The Trans Trend Is Collapsing: Why Gen Z Is Walking Away From Gender Ideology In Record Numbers
The trans wave surged for years… so why is Gen Z suddenly abandoning it in record numbers?

For a gender identity that makes up less than 1% of the global population, it’s curious that so many of these trans children seem to be concentrated in the homes of Hollywood celebrities. I mean, what are the odds of having not just one but multiple, perhaps even all, trans children concentrated under one roof, endemic to metropolitan areas like New York City and Los Angeles?
If transgenderism is a mismatch between the brain and the body that exists independent of outside forces, you wouldn’t expect it to be so geographically concentrated and predictive of having certain types of parents or certain types of environments. And yet, when and where trans identities pop up are heavily indicative of some sort of social influence.
Why do rates explode in the teens and early twenties but don’t remain stable over a lifetime? Why does there appear to be social synchronization, where one peer coming out as trans tends to initiate a domino effect? Why is hanging around on certain social media websites and forums predictive of becoming gender confused? Why do people who transition have so many psychiatric comorbidities in the form of autism, trauma, or mental illness? And why are rates of detransition on the rise?
To be trans means to identify as the opposite gender from your assigned (or shall we say, observed) sex at birth. Why some people believe they’re in the wrong body is a continuous debate in social sciences, as is, unfortunately, what a woman even is. Interestingly, no such debate has broken out on the male side of the species. But what specifically gives rise to the feeling of gender dysphoria remains a curiosity.

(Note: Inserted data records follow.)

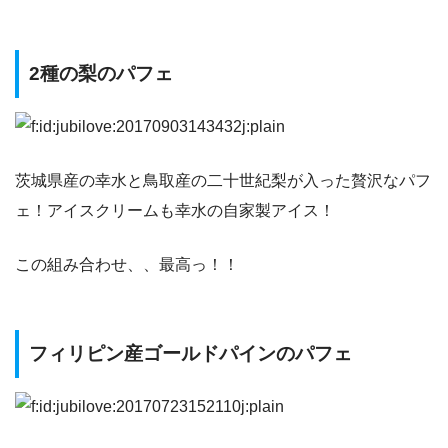
2種の梨のパフェ
茨城県産の幸水と鳥取産の二十世紀梨が入った贅沢なパフ
ェ！アイスクリームも幸水の自家製アイス！
この組み合わせ、、最高っ！！
フィリピン産ゴールドパインのパフェ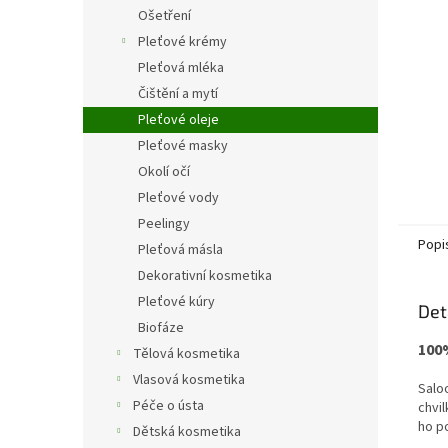
n
Ošetření
e
Pleťové krémy
l
Pleťová mléka
Čištění a mytí
Pleťové oleje
Pleťové masky
Okolí očí
Pleťové vody
Peelingy
Popi
Pleťová másla
Dekorativní kosmetika
Pleťové kúry
Det
Biofáze
100
Tělová kosmetika
Vlasová kosmetika
Salo
Péče o ústa
chvil
ho p
Dětská kosmetika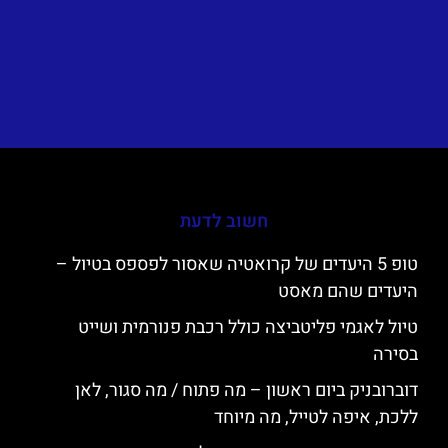
חשוב לדעת
טופ 5 היעדים של קרואטיה שאסור לפספס בטיול –
היעדים שהם מאסט
טיול לאגמי פליטביצה כולל רכבת פנורמית ושייט
בסירה
דוברובניק ביום ראשון – מה פתוח / מה סגור, לאן
ללכת, איפה לטייל, מה מיוחד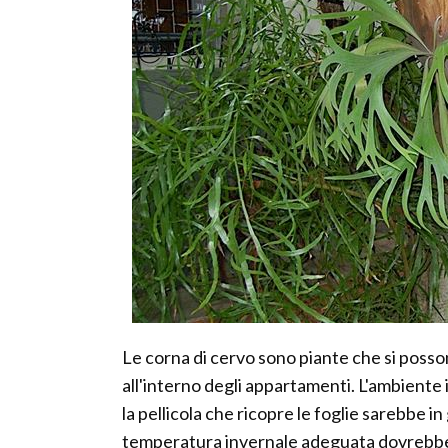
Le corna di cervo sono piante che si poss
all'interno degli appartamenti. L'ambient
la pellicola che ricopre le foglie sarebbe in
temperatura invernale adeguata dovrebbe 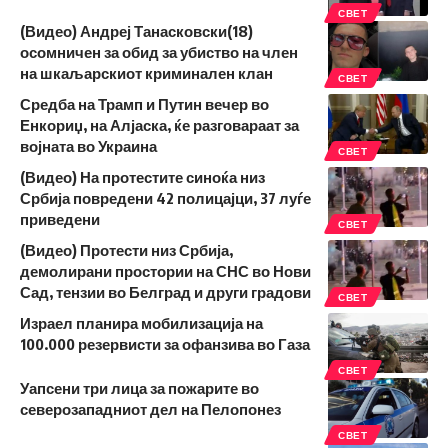
СВЕТ
(Видео) Андреј Танасковски(18)
осомничен за обид за убиство на член
на шкаљарскиот криминален клан
СВЕТ
Средба на Трамп и Путин вечер во
Енкориџ, на Алјаска, ќе разговараат за
војната во Украина
СВЕТ
(Видео) На протестите синоќа низ
Србија повредени 42 полицајци, 37 луѓе
приведени
СВЕТ
(Видео) Протести низ Србија,
демолирани простории на СНС во Нови
Сад, тензии во Белград и други градови
СВЕТ
Израел планира мобилизација на
100.000 резервисти за офанзива во Газа
СВЕТ
Уапсени три лица за пожарите во
северозападниот дел на Пелопонез
СВЕТ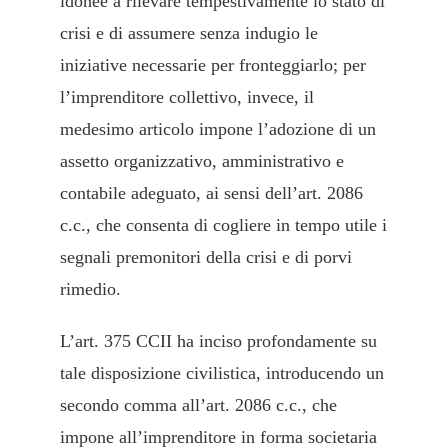
idonee a rilevare tempestivamente lo stato di
crisi e di assumere senza indugio le
iniziative necessarie per fronteggiarlo; per
l’imprenditore collettivo, invece, il
medesimo articolo impone l’adozione di un
assetto organizzativo, amministrativo e
contabile adeguato, ai sensi dell’art. 2086
c.c., che consenta di cogliere in tempo utile i
segnali premonitori della crisi e di porvi
rimedio.
L’art. 375 CCII ha inciso profondamente su
tale disposizione civilistica, introducendo un
secondo comma all’art. 2086 c.c., che
impone all’imprenditore in forma societaria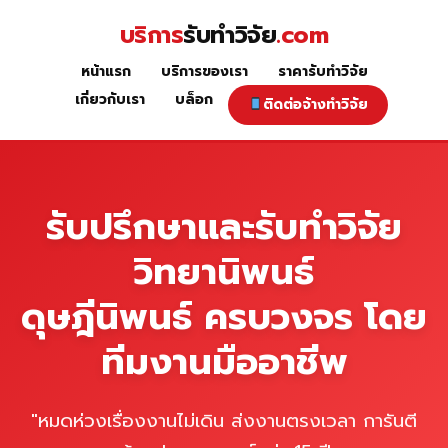
Skip
บริการ
รับทำวิจัย
.com
to
content
หน้าแรก
บริการของเรา
ราคารับทำวิจัย
หน้าแรก
เกี่ยวกับเรา
บล็อก
ติดต่อจ้างทำวิจัย
รับปรึกษาและรับทำวิจัย
วิทยานิพนธ์
ดุษฎีนิพนธ์ ครบวงจร โดย
ทีมงานมืออาชีพ
"หมดห่วงเรื่องงานไม่เดิน ส่งงานตรงเวลา การันตี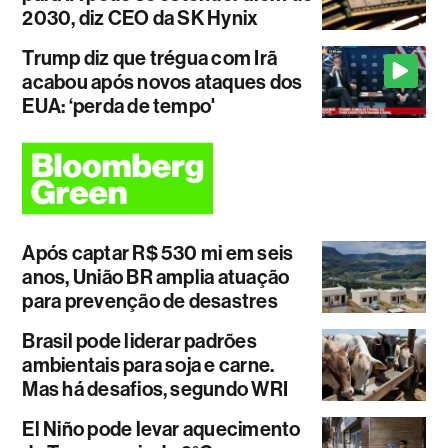
2030, diz CEO da SK Hynix
Trump diz que trégua com Irã
acabou após novos ataques dos
EUA: ‘perda de tempo'
Após captar R$ 530 mi em seis
anos, União BR amplia atuação
para prevenção de desastres
Brasil pode liderar padrões
ambientais para soja e carne.
Mas há desafios, segundo WRI
El Niño pode levar aquecimento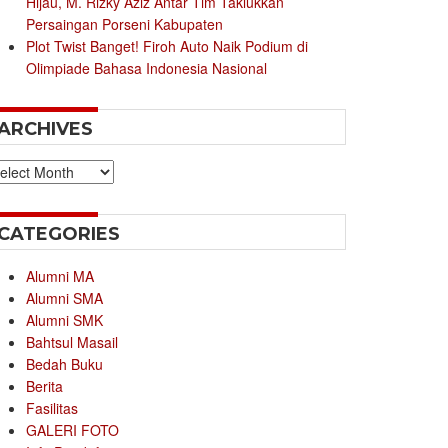
Hijau, M. Rizky Aziz Antar Tim Taklukkan
Persaingan Porseni Kabupaten
Plot Twist Banget! Firoh Auto Naik Podium di
Olimpiade Bahasa Indonesia Nasional
ARCHIVES
chives
CATEGORIES
Alumni MA
Alumni SMA
Alumni SMK
Bahtsul Masail
Bedah Buku
Berita
Fasilitas
GALERI FOTO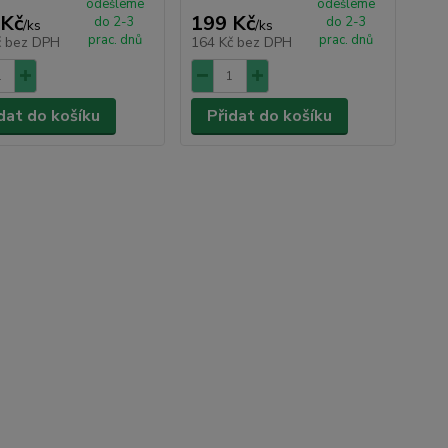
odešleme
odešleme
 Kč
199 Kč
do 2-3
do 2-3
/
ks
/
ks
prac. dnů
prac. dnů
č
bez DPH
164 Kč
bez DPH
dat do košíku
Přidat do košíku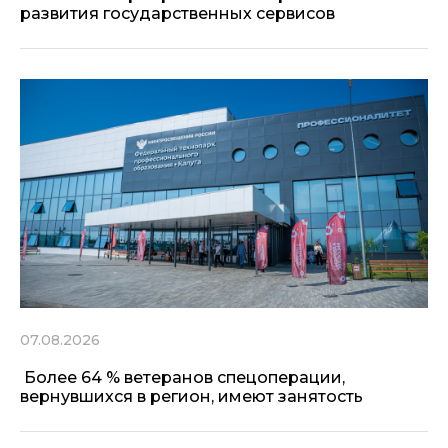
развития государственных сервисов
07.08.2026
Более 64 % ветеранов спецоперации,
вернувшихся в регион, имеют занятость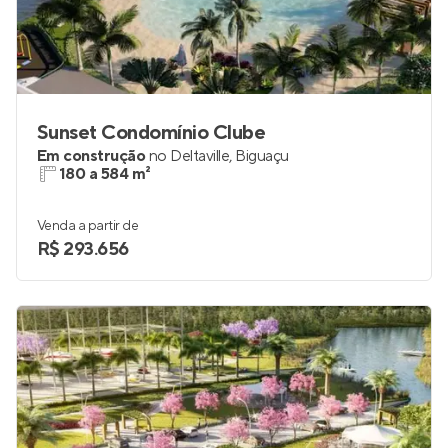
Sunset Condomínio Clube
Em construção
no
Deltaville
,
Biguaçu
180 a 584 m²
Venda a partir de
R$ 293.656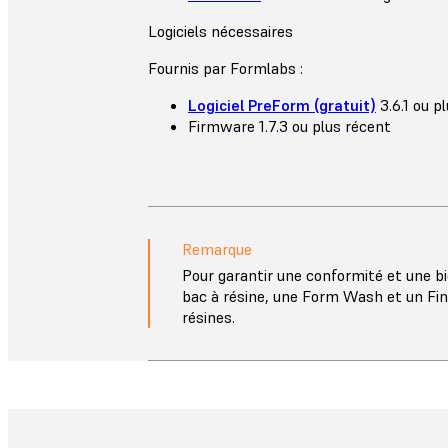
Logiciels nécessaires
Fournis par Formlabs :
Logiciel PreForm (gratuit)
3.6.1 ou p
Firmware 1.7.3 ou plus récent
Remarque
Pour garantir une conformité et une bi
bac à résine, une Form Wash et un Fini
résines.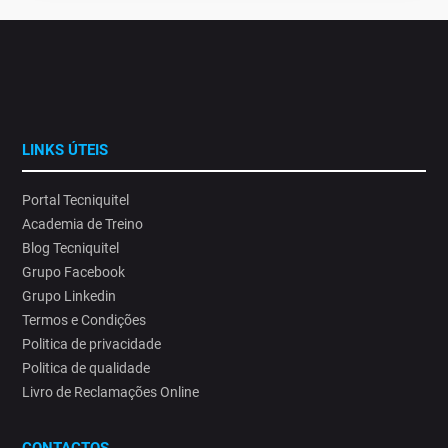
LINKS ÚTEIS
Portal Tecniquitel
Academia de Treino
Blog Tecniquitel
Grupo Facebook
Grupo Linkedin
Termos e Condições
Politica de privacidade
Politica de qualidade
Livro de Reclamações Online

It used to be classified as a mental illness in both the DSM and the ICD, but the DSM has since softened its description of gender dysphoria, shifting away from mental illness to a diagnosable condition tied to distress. The ICD, meanwhile, reclassified it altogether. Where it used to be found under mental disorders, it’s now listed under conditions related to sexual health.
This reclassification is important because it shifts not just how transgenderism is understood but diagnosed, treated, and dealt with legally, socially, and culturally. Much of the culture wars of recent years have centered around trans issues. You could even argue the last election was won by the GOP, in massive part, because of a burning out of “trans rights” bulldozing over women’s spaces, voices, and concerns. The ludicrous talking points that emerged around “transgender operations on illegal aliens” solidified the end of the great ‘awokening’ and the emergence of what’s been termed the vibe shift.
In this brief vibe shift window, we’ve seen Trump’s reelection along with Republican domination of both chambers of Congress and the Supreme Court. Following years of polarizing activism from athletes like Riley Gaines, who have spoken out about the unfairness of biological men competing in women’s sports, and polls revealing the majority of Americans don’t agree with the far-left progressive position on gender identity, we start to make headway. Celebrities are changing their tune on J.K. Rowling, even outright laughing at the trans ally boycotts of her projects.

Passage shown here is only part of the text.